Entertainment Bollywood 23 Dec 2016 DC Yearender 2016: B ...

DC Yearender 2016: Best Bollywood films of the year

Published Dec 23, 2016, 4:52 pm IST
Updated Dec 23, 2016, 5:30 pm IST
Stills from the films.
 Stills from the films.

Mumbai: 2016 was a roller-coaster ride, cinematically speaking. Ace filmmakers like Ashutosh Gowarikar (Mohenjo Daro) and Rakeysh Omprakash Mehra (Mirzya) failed miserably while the relatively newer lot like Neeraj Pandey (MS Dhoni :The Untold Story) and Gauri Shinde (Dear Zindagi) came in to critical and commercial success.

However, for a year as bipolar as that, Bollywood did churn out some absolute gems.

We have listed the top five Bollywood films of 2016, ones that could as well be counted amongst the best ever.

Pink - Aniruddha Roy Chowdhury:


Aniruddha Roy Chowdhury's 'Pink,' produced by Shoojit Sircar, was quite a low-key affair, all along. But upon its release, the Amitabh Bachchan-Taapsee Pannu-Kirti Kulhari starrer released to such sensational acclaim that it was very much akin to cultural revolution. The film, based on a group of girls, woefully wronged by feudally and patriarchally empowered youngsters and their consequent quest for justice crusaded by a bipolar lawyer, met with unanimously favourable response. The film's achingly relatable portrayal of the hazardous situation that women of the country live in, got deserved takers. Though an over-enthusiastic performance by its superstar leading man did threaten to derail the film, the content was potent enough to prevent that from happening.

Udta Punjab - Abhishek Chaubey:


The most controversial film of the year, Abhishek Chaubey's 'Udta Punjab,' had multiple things going for it. After producers Anurag Kashyap, Vikramaditya Motwane, Vikas Bahl and Madhu Mantena pulled a major casting coup by getting an ensemble, comprising of Kareena Kapoor, Diljit Dosanjh, Alia Bhatt and Shahid Kapoor to lead the cast, the film was marred by the Indian Censor Board's ludicrous edits, followed by local political umbrage and a condemnable piracy scandal.

However, Sudip Sharma's tale on Punjab's very grave and furiously aggravating drug crisis was a sensationally poignant dramatisation, ably augmented by stellar lead acts. Though the film did get preachy towards its culmination, helplessly steering away from being an unabashed drug saga, having been made in a country were forceful pandering was a prerequisite, the powerful premise was enough to elevate it to being the cult that it is today.

Aligarh - Hansal Mehta:


Seldom has Indian films dealt with homosexuality with the measured sensitivity that it deserves. Hansal Mehta's 'Aligarh,' a biopic of Ramchandra Siras, the tragically ostracised Aligarh University professor, owing to his orientation, was a scathing testimony on the nation's collective homophobia. The film, headlined by a terrifically in-form Manoj Bajpayee, was a resounding critical success, but failed to emulate that at the box-office.'Aligarh', which also starred Hansal's 'Shahid,' actor Rajkummar Rao, addressed the very grave issue with an amazingly underplayed and saturnine acerbity.
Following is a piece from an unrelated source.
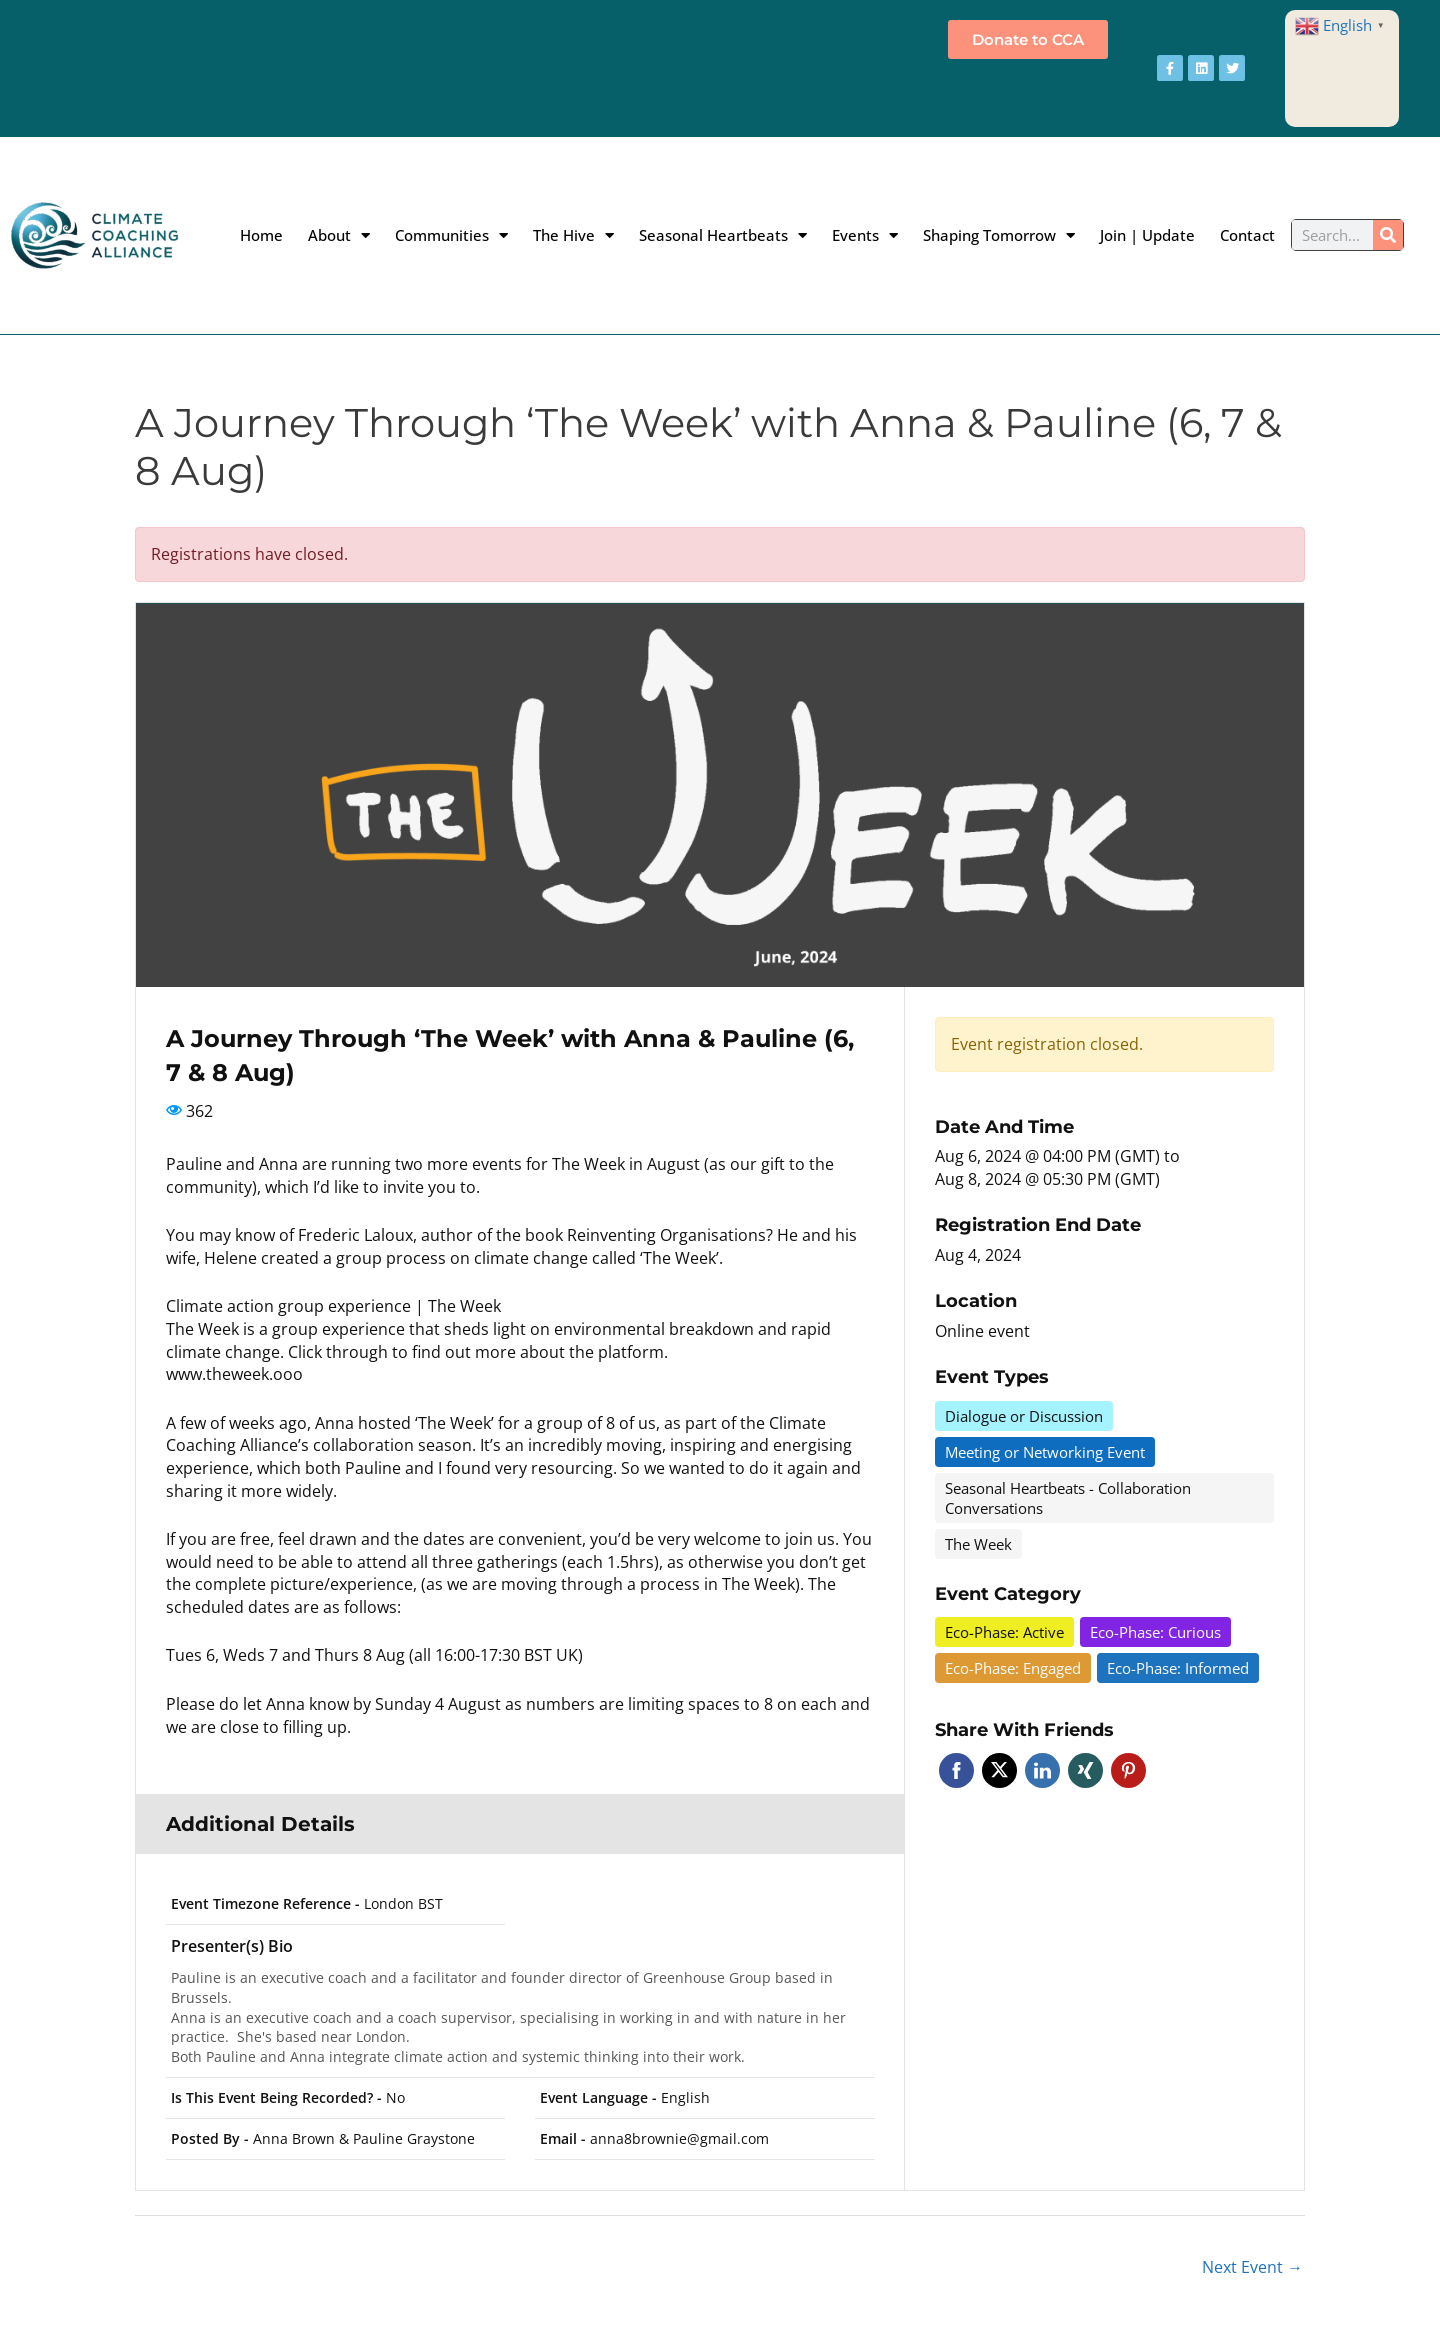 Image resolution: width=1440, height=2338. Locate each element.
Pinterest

Kapoor & Sons - Shakun Batra:


Simple on the surface, the film ably down-sized its humane complexities, rendering a film, devoid of all Bollywood clichés, despite of dabbling in its most common of themes. The film, that starred Rishi Kapoor, Fawad Khan, Sidharth Malhotra, Alia Bhatt, Rajat Kapoor and Ratna Pathak Shah in the lead roles, was Shakun Batra's second directorial, post the delightful 'Ek Main Aur Ekk Tu'. It just established the filmmaker's amazing credentials as a dependable visualiser, with its beautifully conversational drama.

Dangal - Nitesh Tiwari:


The inarguable stunner of the year, Nitesh Tiwari, who helmed 'Chillar Party' and 'Bhoothnath Returns' previously, delivered what could very well be the best sports film the country has produced yet (Yes, we remember Lagaan). 'Dangal,' based on the life of Mahavir Singh Phogat, the former wrestler who trained his daughters Geeta Phogat and Babita Kumari to Commonwealth glory, starred the elusive Aamir Khan in the lead, delivering what could very well be his career best, by miles. So credible is the moving tale of their strenuous journey that the audience is compelled to cheer for them, through their sporting duels, despite of it being a choreographed film.

Apart from these five, we believe Anurag Kashyap's 'Raman Raghav 2.0,' Ram Madhvani's 'Neerja' and Ribhu Dasgupta's 'Te3n' also deserve a special mention.